Pasting a big batch of new code and asking Claude "what have I forgotten? Where are the bugs?" is a very persuasive on-ramp for developers new to AI. It spots threading & distributed system bugs that would have taken hours to uncover before, and where there isn't any other easy tooling.
I bet there's loads of cryptocurrency implementations being pored over right now - actual money on the table.
Do you not run into too many false positives around "ah, this thing you used here is known to be tricky, the issue is..."
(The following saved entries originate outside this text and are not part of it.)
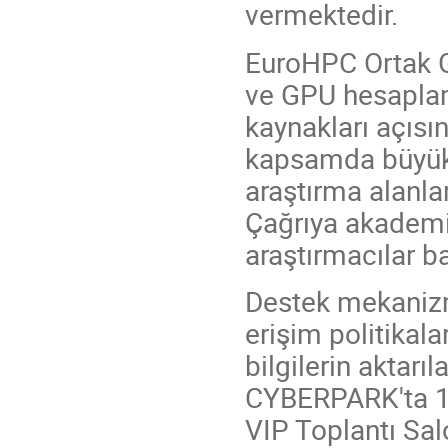
vermektedir.
EuroHPC Ortak G
ve GPU hesaplam
kaynakları açısı
kapsamda büyük 
araştırma alanla
Çağrıya akademi
araştırmacılar b
Destek mekanizmal
erişim politikal
bilgilerin aktarıl
CYBERPARK'ta 1
VIP Toplantı Sal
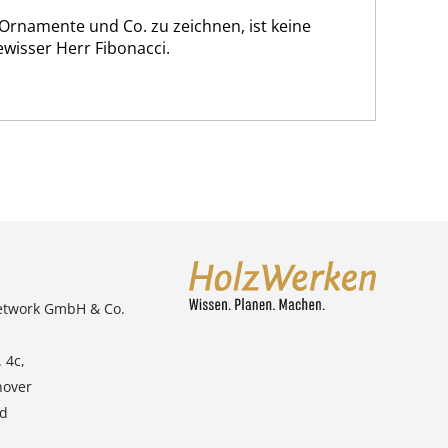
 Ornamente und Co. zu zeichnen, ist keine
gewisser Herr Fibonacci.
etwork GmbH & Co.
 4c,
nover
nd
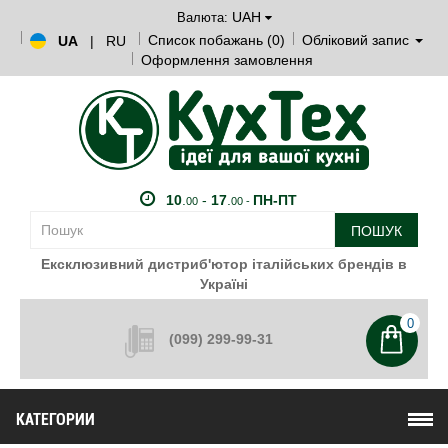
UAH
Валюта:
Список побажань (0)
Обліковий запис
UA
|
RU
Оформлення замовлення
10
.
-
17
.
ПН-ПТ
00
00 -
ПОШУК
Ексклюзивний дистриб'ютор італійських брендів в
Україні
0
(099) 299-99-31
КАТЕГОРИИ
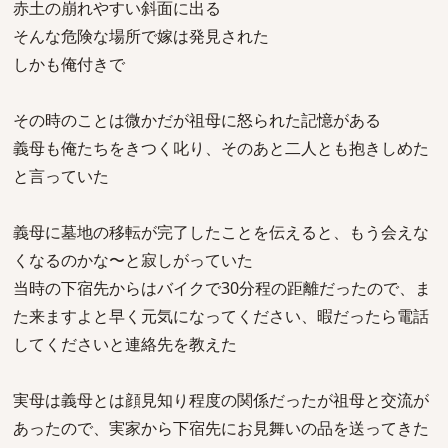
赤土の崩れやすい斜面に出る
そんな危険な場所で嫁は発見された
しかも俺付きで
その時のことは微かだが祖母に怒られた記憶がある
義母も俺たちをきつく叱り、そのあと二人とも抱きしめた
と言っていた
義母に墓地の移転が完了したことを伝えると、もう会えな
くなるのかな〜と寂しがっていた
当時の下宿先からはバイクで30分程の距離だったので、ま
た来ますよと早く元気になってください、暇だったら電話
してくださいと連絡先を教えた
実母は義母とは顔見知り程度の関係だったが祖母と交流が
あったので、実家から下宿先にお見舞いの品を送ってきた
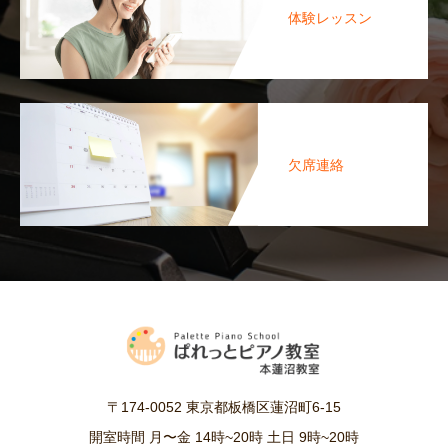
体験レッスン
欠席連絡
〒174-0052 東京都板橋区蓮沼町6-15
開室時間 月〜金 14時~20時 土日 9時~20時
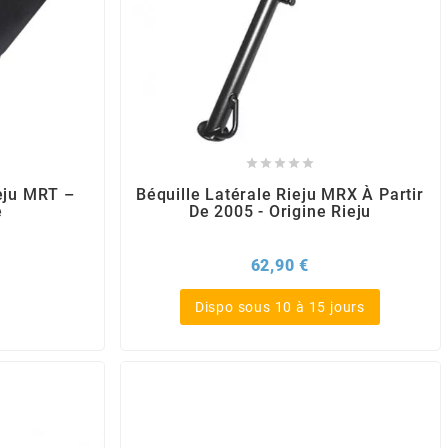





eju MRT –
Béquille Latérale Rieju MRX À Partir
e
De 2005 - Origine Rieju
x
Prix
62,90 €
Dispo sous 10 à 15 jours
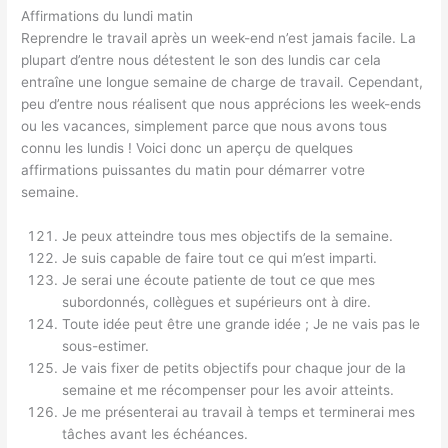
Affirmations du lundi matin
Reprendre le travail après un week-end n’est jamais facile. La
plupart d’entre nous détestent le son des lundis car cela
entraîne une longue semaine de charge de travail. Cependant,
peu d’entre nous réalisent que nous apprécions les week-ends
ou les vacances, simplement parce que nous avons tous
connu les lundis ! Voici donc un aperçu de quelques
affirmations puissantes du matin pour démarrer votre
semaine.
Je peux atteindre tous mes objectifs de la semaine.
Je suis capable de faire tout ce qui m’est imparti.
Je serai une écoute patiente de tout ce que mes
subordonnés, collègues et supérieurs ont à dire.
Toute idée peut être une grande idée ; Je ne vais pas le
sous-estimer.
Je vais fixer de petits objectifs pour chaque jour de la
semaine et me récompenser pour les avoir atteints.
Je me présenterai au travail à temps et terminerai mes
tâches avant les échéances.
I've seen that when prompting it to look for concurrency issues vs saying something more like "please inspect this rigorously to look for potential issues..."
What's more useful is to have it attempt to not only find such bugs but prove them with a regression test. In Rust, for concurrency tests write e.g. Shuttle or Loom tests, etc.
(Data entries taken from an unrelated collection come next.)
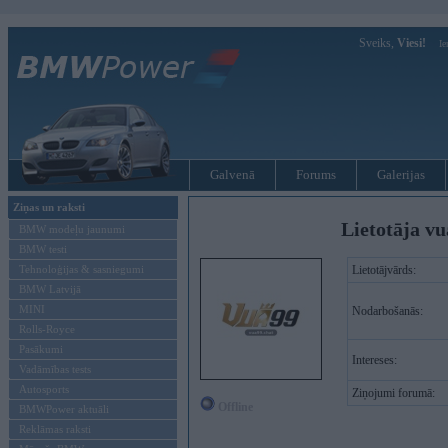
Sveiks,
Viesi!
Ie
Galvenā
Forums
Galerijas
Ziņas un raksti
Lietotāja vu
BMW modeļu jaunumi
BMW testi
Tehnoloģijas & sasniegumi
Lietotājvārds:
BMW Latvijā
MINI
Nodarbošanās:
Rolls-Royce
Pasākumi
Intereses:
Vadāmības tests
Autosports
Ziņojumi forumā:
Offline
BMWPower aktuāli
Reklāmas raksti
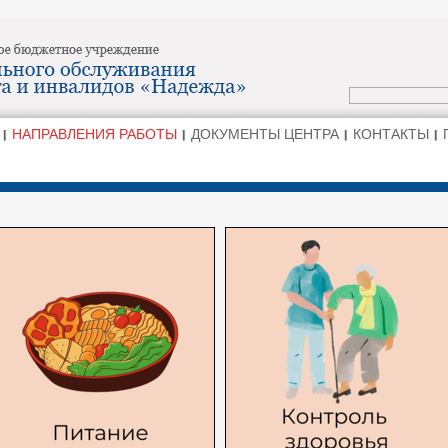
НАПРАВЛЕНИЯ РАБОТЫ
ДОКУМЕНТЫ ЦЕНТРА
КОНТАКТЫ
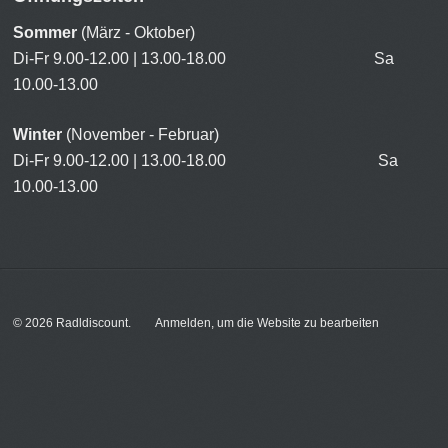
Sommer
(März - Oktober)
Di-Fr 9.00-12.00 | 13.00-18.00 Sa
10.00-13.00
Winter
(November - Februar)
Di-Fr 9.00-12.00 | 13.00-18.00 Sa
10.00-13.00
© 2026
Radldiscount
.
Anmelden, um die Website zu bearbeiten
It would be generally good if most code made setting up such tests as easy as possible, but in most corporate codebases this second step is gonna require a huge amount of refactoring or boilerplate crap to get the things interacting in the test env in an accurate, well-controlled way. You can quickly end up fighting to understand "is the bug not actually there, or is the attempt to repro it not working correctly?"
(Which isn't to say don't do it: I think this is a huge benefit you can gain from being able to refactor more quickly. Just to say that you're gonna short-term give yourself a lot more homework to make sure you don't fix things that aren't bugs, or break other things in your quest to make them more provable/testable.)
yes but i can identify those easily. i know that if it flags something that is obviously a non issue, i can discard it.
...because false positives are good errors. false negatives is what i'm worried about.
i feel massively more sure that something has no big oversights if multiple runs (or even multiple different models) cannot find anything but false positives
Just in case you didn't read the full article, this is how they describe finding the bugs in the Linux kernel as well.
Since it's a large codebase, they go even more specific and hint that the bug is in file A, then try again with a hint that the bug is in file B, and so on.
very interesting. i think "verbal biasing" and "knowing how to speak" in general is a really important thing with LLMs. it seems to massively affect output. (interestingly, somewhat less with Opus than with GPT-5.4 and Composer 2. Opus seems to intuit a little better. but still important.)
it's like the idea behind the book _The Mom Test_ suddenly got very important for programming
You just have to be careful because it will sometimes spot bugs you could never uncover because they’re not real. You can really see the pattern matching at work with really twisted code. It tends to look at things like lock free algorithms and declare it full of bugs regardless of whether it is or not.
I usually do several passes of "review our work. Look for things to clean up, simplify, or refactor." It does usually improve the quality quite a lot; then I rewind history to before, but keep the changes, and submit the same prompt again, until it reaches the point of diminishing returns.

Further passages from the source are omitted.